I did say a few months back when the figures were bouncing at trampoline heights for Labor, that we couldn’t take the polls seriously until we got closer to an election.
That’s when people declare their hand and we can take the polls more earnestly. As usual, you can look at them from a number of angles.
With a 3% margin of error it could mean anything, but if we were to take the Coalition vote as spot-on and take into account the fact that there is always a swing back to the incumbent, you might conclude that Labor are in real trouble, or at least level-pegging.
51% to 49% is the first time the gap has been that close since November 2016 and is preceded by figures of 52/48 and 53/47.
It is fair to suggest that come the next poll it could very well be 50/50.
The contradiction in the figures comes when you place them aside the Essential survey that accompanies the poll.
It showed that that the punters were more sanguine toward Shortens overall economic plans than Turnbull’s.
I don’t know how one explains the obvious contradiction in terms.
“This is despite a range of results on tax and budget matters that are uniformly favourable for Labor and/or unfavourable for the Coalition. As reported by The Guardian, the poll finds Labor’s income tax policy favoured over the Coalition’s by 45% to 33%, and 44% favouring Labor’s increasing spending on health and education while giving a tax cut to low and middle-income earners”, over “the Coalition’s approach, which is to give both companies and workers a tax cut”.
A further complication arose yesterday morning when Pauline Hanson pulled out of what is alleged to be a signed agreement with the Coalition. The reason I believe was that she didn’t get what she was promised.
But Ashby has her back on the front pages which is where she needs to be to survive.
So, two things arise. One is that she needs to reveal to the Australian people what sort of a deal she had made on behalf of the Australian people.
When a political party deliberately withholds information that the voter needs to make an informed, balanced and reasoned assessment of how it is being governed. It is lying by omission. It is also tantamount to the manipulation of our democracy.

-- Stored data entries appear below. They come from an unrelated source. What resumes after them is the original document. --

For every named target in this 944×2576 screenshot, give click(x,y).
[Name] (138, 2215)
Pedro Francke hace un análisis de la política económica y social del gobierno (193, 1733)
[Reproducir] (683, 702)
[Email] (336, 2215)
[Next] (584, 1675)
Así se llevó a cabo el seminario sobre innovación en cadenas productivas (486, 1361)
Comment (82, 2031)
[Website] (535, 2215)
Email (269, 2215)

And the second, in the same way as the National Party should come clean and show the signed agreement it made with Malcolm Turnbull. No one could change that much without being bribed.
It means, that the Prime Minister has little choice but to take his Tax Cuts for the rich and privileged to the electorate and let them decide.
As I said yesterday, I know which policy I would rather be selling.
“Sixty per cent said they did not want company tax cuts to proceed; 50% supported Labor’s proposed tightening of negative gearing, with 24% opposed; and 42% supported Labor’s dividend imputation policy, with 27% opposed. However, the two parties were tied at 32% on the question of best party to manage a fair tax system, with 22% saying it made no difference”
Having said all that one can only conclude that if the figures remain at 51/49 Labor is in real trouble and there is only one explanation for it. That being the Shorten factor
Australians do indeed have a love affair with political Polls and I must say they do help me shape my opinions but I also know how they work and how, when put, do questions affect the answers.
As Russell Green, a Facebook friend said to me about the Government:
“They clearly have no claim to a 3rd Term. But then they had no claim on a second either and that failed to materialise.”
My thought for the day
One of the oddities of political polling is trying to understand how 48% of the voting public would willingly return a party that has governed so abysmally.
On yet another American High School massacre:
“It is time that those with the capacity to change laws that might prevent the mass murder of children and refuse to do so we’re made to account. After all, they are as guilty or as mad, whatever the case, as the perpetrator himself.”